Nach ihrem Tod ließ sich Alzheimer von Emil Sioli das Gehirn der verstorbenen Patientin zuschicken und führte weitere Untersuchungen daran durch. Dieser Fall steht nicht nur im engen Zusammenhang zur Medizingeschichte, sondern sensibilisiert uns auf der anderen Seite auch für den gesellschaftlichen Umgang mit Demenz: Dass das Gedächtnis plötzlich nicht mehr funktioniert, dass wir durch Demenz quasi zwangsentschleunigt werden, passt bis zum heutigen Tag nicht in das Bild einer Gesellschaft, deren oberste Prinzipien auf möglichst hoher Leistungsfähigkeit, Disziplin und Geschwindigkeit basieren.
Einsichten in die Natur des Erinnerns und Vergessens
„Menschen mit Demenz sind Symbolfiguren der Langsamkeit“, so der Soziologe Reimer Gronemeyer. In gewisser Weise konfrontiert uns Demenz mit der Kehrseite unserer eigenen ökonomischen Wunschvorstellung: der Wunschvorstellung einer absolut beschleunigten Gesellschaft. Diese Wunschvorstellung basiert auf der Annahme, dass es möglich sei, unsere Leistungsfähigkeit immer weiter zu optimieren, ohne genauer darüber nachzudenken, dass Vergessen und Entschleunigung für unser Gehirn genauso lebensnotwendig sind wie die Luft zum Atmen. Dabei steht die beschleunigte Gesellschaft im direkten Zusammenhang zum Ideal eines perfekten Gedächtnisses, wie wir in den folgenden Ausführungen noch genauer sehen werden. Die Vorstellung eines perfekten Gedächtnisses basiert auf der Prämisse, dass Denken mit der Informationsverarbeitung eines Computers vergleichbar sei. Und da ein Computer eine Unmenge an Informationen verarbeiten kann, wird im technischen Sinne unterstellt, dass wir es mit einem “perfekten Gedächtnis” zu tun hätten. Für einen Computer ist nämlich jede noch so abgelegene Information jederzeit wieder abrufbar.
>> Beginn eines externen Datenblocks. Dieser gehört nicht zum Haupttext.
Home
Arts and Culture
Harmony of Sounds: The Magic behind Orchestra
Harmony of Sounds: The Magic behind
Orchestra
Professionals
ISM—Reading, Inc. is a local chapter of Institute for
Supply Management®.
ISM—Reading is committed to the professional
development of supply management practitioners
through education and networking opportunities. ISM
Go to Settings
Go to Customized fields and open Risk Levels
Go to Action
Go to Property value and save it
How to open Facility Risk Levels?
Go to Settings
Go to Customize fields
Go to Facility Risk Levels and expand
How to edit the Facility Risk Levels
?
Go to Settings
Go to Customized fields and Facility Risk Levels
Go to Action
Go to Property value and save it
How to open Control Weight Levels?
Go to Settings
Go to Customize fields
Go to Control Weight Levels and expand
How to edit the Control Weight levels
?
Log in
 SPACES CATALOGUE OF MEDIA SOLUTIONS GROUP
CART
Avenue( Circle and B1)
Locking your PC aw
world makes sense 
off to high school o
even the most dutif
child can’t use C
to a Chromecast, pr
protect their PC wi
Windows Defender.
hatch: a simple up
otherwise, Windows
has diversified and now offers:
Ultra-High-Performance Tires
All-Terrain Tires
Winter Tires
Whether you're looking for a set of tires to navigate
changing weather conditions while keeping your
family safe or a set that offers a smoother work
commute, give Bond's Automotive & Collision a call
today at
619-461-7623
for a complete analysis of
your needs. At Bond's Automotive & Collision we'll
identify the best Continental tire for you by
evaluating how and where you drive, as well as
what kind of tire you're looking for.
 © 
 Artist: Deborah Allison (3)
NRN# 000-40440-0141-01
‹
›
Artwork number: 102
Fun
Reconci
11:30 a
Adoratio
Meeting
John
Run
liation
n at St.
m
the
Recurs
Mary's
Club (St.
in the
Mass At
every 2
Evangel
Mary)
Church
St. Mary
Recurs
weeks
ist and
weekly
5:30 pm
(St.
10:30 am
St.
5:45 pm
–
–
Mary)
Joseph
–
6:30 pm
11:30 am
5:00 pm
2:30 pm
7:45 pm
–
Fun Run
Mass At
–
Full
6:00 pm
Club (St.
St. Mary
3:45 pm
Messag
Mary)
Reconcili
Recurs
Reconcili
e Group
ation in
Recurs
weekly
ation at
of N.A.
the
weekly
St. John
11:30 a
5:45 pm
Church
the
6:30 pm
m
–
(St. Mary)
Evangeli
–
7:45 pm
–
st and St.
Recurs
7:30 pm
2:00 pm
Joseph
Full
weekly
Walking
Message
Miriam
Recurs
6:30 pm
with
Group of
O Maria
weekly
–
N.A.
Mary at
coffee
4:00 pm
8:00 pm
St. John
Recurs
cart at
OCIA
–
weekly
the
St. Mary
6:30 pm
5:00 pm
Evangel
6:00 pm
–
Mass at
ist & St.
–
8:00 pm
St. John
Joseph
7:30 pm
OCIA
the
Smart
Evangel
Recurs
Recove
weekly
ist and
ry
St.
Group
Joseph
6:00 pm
Anzumerken ist vorab, dass sich Menschen, die an Demenz erkrankt sind, diesen Zustand so nicht ausgesucht haben. Das Vergessen befindet sich bei Demenz – gerade in der mittleren bis späten Phase – in einem fortschreitenden Stadium des schweren geistigen Verfalls. Mit der Folge, dass sich demenzkranke Menschen irgendwann nicht einmal mehr an ihre engsten Familienmitglieder erinnern und sich selbst in ihrer eigenen Wohnung nicht mehr zurechtfinden: das einst Vertraute erscheint somit im zunehmenden Maße als Fremdes. Aber dieses Extrem fällt zugleich auch mit grundlegenden tiefergehenden Einsichten in die Natur des Erinnerns und Vergessens zusammen.
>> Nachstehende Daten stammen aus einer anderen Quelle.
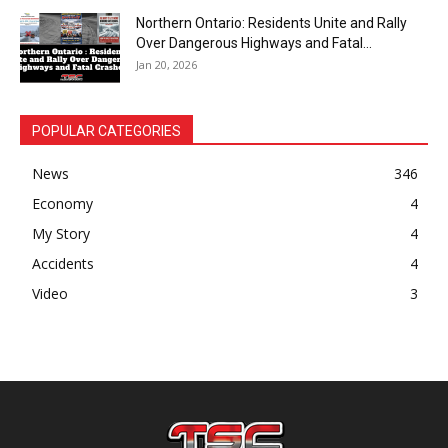
Northern Ontario: Residents Unite and Rally
Over Dangerous Highways and Fatal...
Jan 20, 2026
POPULAR CATEGORIES
News
346
Economy
4
My Story
4
Accidents
4
Video
3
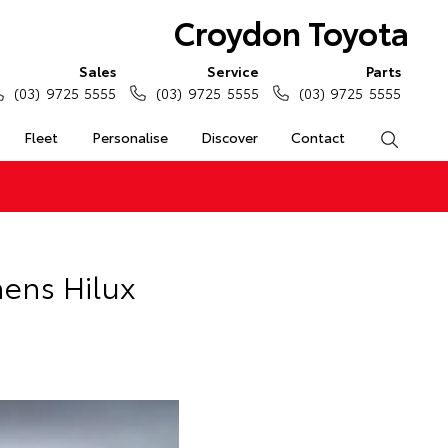
Croydon Toyota
Sales
Service
Parts
(03) 9725 5555
(03) 9725 5555
(03) 9725 5555
Fleet
Personalise
Discover
Contact
Search
hens Hilux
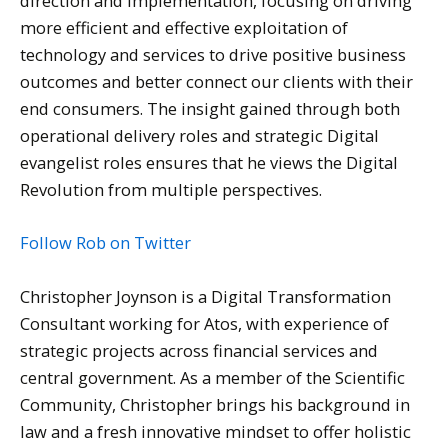
direction and implementation, focusing on driving
more efficient and effective exploitation of
technology and services to drive positive business
outcomes and better connect our clients with their
end consumers. The insight gained through both
operational delivery roles and strategic Digital
evangelist roles ensures that he views the Digital
Revolution from multiple perspectives.
Follow Rob on Twitter
Christopher Joynson is a Digital Transformation
Consultant working for Atos, with experience of
strategic projects across financial services and
central government. As a member of the Scientific
Community, Christopher brings his background in
law and a fresh innovative mindset to offer holistic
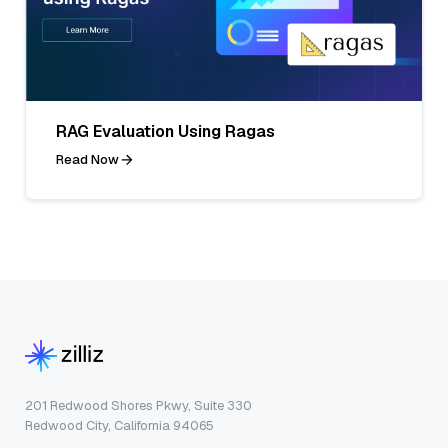
RAG Evaluation Using Ragas
Read Now
201 Redwood Shores Pkwy, Suite 330
Redwood City, California 94065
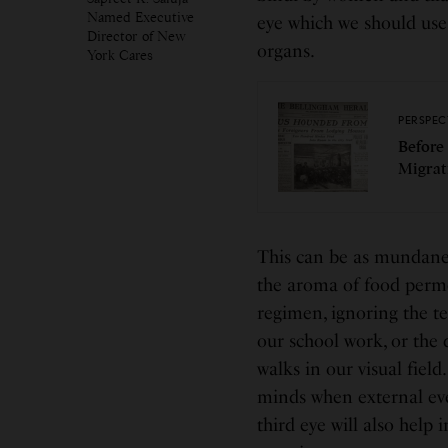
Named Executive
eye which we should use
Director of New
organs.
York Cares
PERSPEC
Before
Migrat
This can be as mundane 
the aroma of food permea
regimen, ignoring the t
our school work, or the 
walks in our visual field
minds when external eve
third eye will also help 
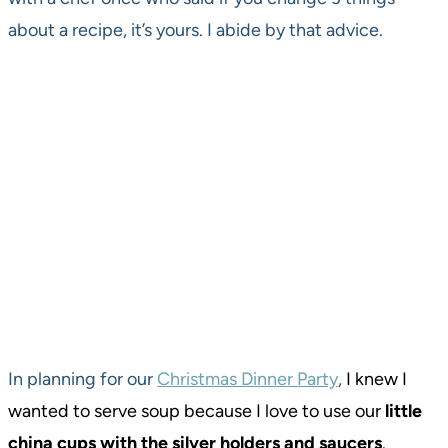
about a recipe, it’s yours. I abide by that advice.
In planning for our
Christmas Dinner Party
,
I knew I
wanted to serve soup because I love to use our
little
china cups with the silver holders and saucers
.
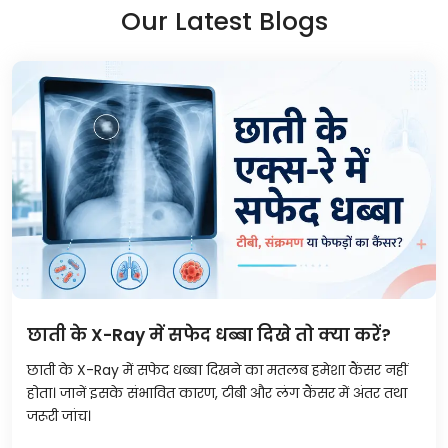
Our Latest Blogs
छाती के X-Ray में सफेद धब्बा दिखे तो क्या करें?
छाती के X-Ray में सफेद धब्बा दिखने का मतलब हमेशा कैंसर नहीं
होता। जानें इसके संभावित कारण, टीबी और लंग कैंसर में अंतर तथा
जरूरी जांच।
Für unser Gehirn sind Schnelligkeit und Merkfähigkeit nicht die obersten Prinzipien – ganz im Gegensatz zu Computern, deren Evolution ganz anders verlief. Bei Computern geht es vorwiegend um die Geschwindigkeit und um die formale Präzision in der Verarbeitung von Daten und Informationen. Und im Laufe dieser Evolution wurden Computer dabei immer schneller. In der Evolutionsgeschichte des Menschen spielte dagegen das Kurzzeitgedächtnis – also die Merkfähigkeit und Schnelligkeit im Erfassen und Verarbeiten von Informationen – nur eine vergleichsweise untergeordnete Rolle, weil diese Fähigkeiten für die natürliche Selektion nicht sonderlich wichtig waren. Die Evolution von Computern – was die Geschwindigkeit und formale Präzision in der Verarbeitung von Informationen anbelangt – ist mit der menschlichen Evolution nicht kompatibel. Unser Gehirn ist nämlich mit dieser Geschwindigkeit absolut überfordert. Aber warum spielen Beschleunigung und der Anspruch zur Perfektion in der Gedächtnisbildung dennoch so eine große Rolle, wenn wir heutige gesellschaftliche Maßstäbe und technologische Entwicklungen zugrunde legen?
Das perfekte Gedächtnis
Stellen Sie sich ein absolut perfektes Gedächtnis vor. Stellen Sie sich außerdem eine Maschine oder ein vernetztes Computersystem vor – so wie das Internet. Im Internet liegen gigantische Mengen an Daten und Informationen vor. Und diese Daten und Informationen sind jederzeit abrufbar, wenn sie einmal von diesem gigantischen Informationsnetzwerk erfasst und diskret abgespeichert worden sind.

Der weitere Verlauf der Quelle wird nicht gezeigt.